Radiotherapy Personalization with Genetic Insights

The 2022 Nature Medicine study reveals that brain metastatic cancer cells from diverse primary tumors overexpress the protein S100A9 within the brain microenvironment, which drives resistance to whole-brain radiotherapy (WBRT) through activation of the NF-κB signaling pathway. This resistance mechanism is mediated by S100A9 binding to its receptor RAGE (receptor for advanced glycation end products), whose expression is induced by radiation. Genetic silencing or pharmacological inhibition of S100A9 or RAGE using the blood–brain barrier–permeable inhibitor FPS-ZM1 effectively sensitizes brain metastases to radiotherapy in experimental models and patient-derived cultures. The study showed that adding recombinant S100A9 to radiosensitive brain metastasis cells increased their radioresistance threefold in vitro.

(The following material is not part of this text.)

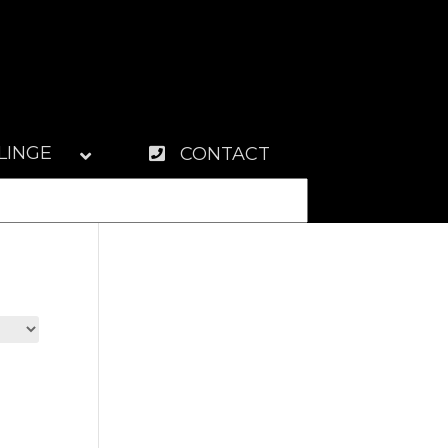
LINGE
CONTACT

Analysis of brain metastases from patients with lung cancer, breast cancer, or melanoma demonstrated that higher S100A9 expression correlates with poorer response to radiotherapy, suggesting its potential as a predictive biomarker. Importantly, S100A9 levels in blood samples also emerged as a noninvasive biomarker to stratify patients likely to benefit from radiotherapy. Targeting the S100A9-RAGE-NF-κB-JunB pathway reversed radioresistance and improved therapeutic outcomes at lower radiation doses, reducing toxicity. This molecular framework offers a strategy to personalize WBRT by combining it with radiosensitizers like FPS-ZM1 to enhance efficacy while minimizing side effects. The findings provide a clinically actionable mechanism to overcome radioresistance in brain metastases and improve patient survival.